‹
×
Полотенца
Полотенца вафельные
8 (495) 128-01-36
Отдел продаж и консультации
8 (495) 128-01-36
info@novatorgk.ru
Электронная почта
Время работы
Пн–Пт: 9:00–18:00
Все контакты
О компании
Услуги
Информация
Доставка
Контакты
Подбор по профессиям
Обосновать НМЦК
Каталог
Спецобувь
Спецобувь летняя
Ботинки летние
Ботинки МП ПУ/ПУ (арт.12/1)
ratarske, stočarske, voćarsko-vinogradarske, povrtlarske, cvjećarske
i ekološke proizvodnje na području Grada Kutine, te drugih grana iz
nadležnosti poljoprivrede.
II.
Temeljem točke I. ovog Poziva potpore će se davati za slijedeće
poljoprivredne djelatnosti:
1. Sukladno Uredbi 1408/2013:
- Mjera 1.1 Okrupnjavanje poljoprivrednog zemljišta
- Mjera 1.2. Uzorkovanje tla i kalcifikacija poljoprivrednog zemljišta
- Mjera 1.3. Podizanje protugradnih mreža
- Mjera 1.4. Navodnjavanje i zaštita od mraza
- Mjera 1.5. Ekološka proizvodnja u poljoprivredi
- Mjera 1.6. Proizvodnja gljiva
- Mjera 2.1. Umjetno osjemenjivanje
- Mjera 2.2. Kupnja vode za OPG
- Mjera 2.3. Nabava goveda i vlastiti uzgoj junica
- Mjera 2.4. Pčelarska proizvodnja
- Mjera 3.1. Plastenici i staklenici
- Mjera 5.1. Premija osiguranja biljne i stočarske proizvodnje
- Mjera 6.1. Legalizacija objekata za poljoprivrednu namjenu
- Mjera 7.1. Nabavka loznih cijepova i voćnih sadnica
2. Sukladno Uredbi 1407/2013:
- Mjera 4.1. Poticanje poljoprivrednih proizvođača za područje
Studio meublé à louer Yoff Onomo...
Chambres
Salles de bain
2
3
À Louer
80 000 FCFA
● ● ● ● ● ● ●
All records are to be printed again, exactly and completely.

= WRITTEN RESPONSE =
‹
×
Полотенца
Полотенца вафельные
8 (495) 128-01-36
Отдел продаж и консультации
8 (495) 128-01-36
info@novatorgk.ru
Электронная почта
Время работы
Пн–Пт: 9:00–18:00
Все контакты
О компании
Услуги
Информация
Доставка
Контакты
Подбор по профессиям
Обосновать НМЦК
Каталог
Спецобувь
Спецобувь летняя
Ботинки летние
Ботинки МП ПУ/ПУ (арт.12/1)
ratarske, stočarske, voćarsko-vinogradarske, povrtlarske, cvjećarske
i ekološke proizvodnje na području Grada Kutine, te drugih grana iz
nadležnosti poljoprivrede.
II.
Temeljem točke I. ovog Poziva potpore će se davati za slijedeće
poljoprivredne djelatnosti:
1. Sukladno Uredbi 1408/2013:
- Mjera 1.1 Okrupnjavanje poljoprivrednog zemljišta
- Mjera 1.2. Uzorkovanje tla i kalcifikacija poljoprivrednog zemljišta
- Mjera 1.3. Podizanje protugradnih mreža
- Mjera 1.4. Navodnjavanje i zaštita od mraza
- Mjera 1.5. Ekološka proizvodnja u poljoprivredi
- Mjera 1.6. Proizvodnja gljiva
- Mjera 2.1. Umjetno osjemenjivanje
- Mjera 2.2. Kupnja vode za OPG
- Mjera 2.3. Nabava goveda i vlastiti uzgoj junica
- Mjera 2.4. Pčelarska proizvodnja
- Mjera 3.1. Plastenici i staklenici
- Mjera 5.1. Premija osiguranja biljne i stočarske proizvodnje
- Mjera 6.1. Legalizacija objekata za poljoprivrednu namjenu
- Mjera 7.1. Nabavka loznih cijepova i voćnih sadnica
2. Sukladno Uredbi 1407/2013:
- Mjera 4.1. Poticanje poljoprivrednih proizvođača za područje
Studio meublé à louer Yoff Onomo...
Chambres
Salles de bain
2
3
À Louer
80 000 FCFA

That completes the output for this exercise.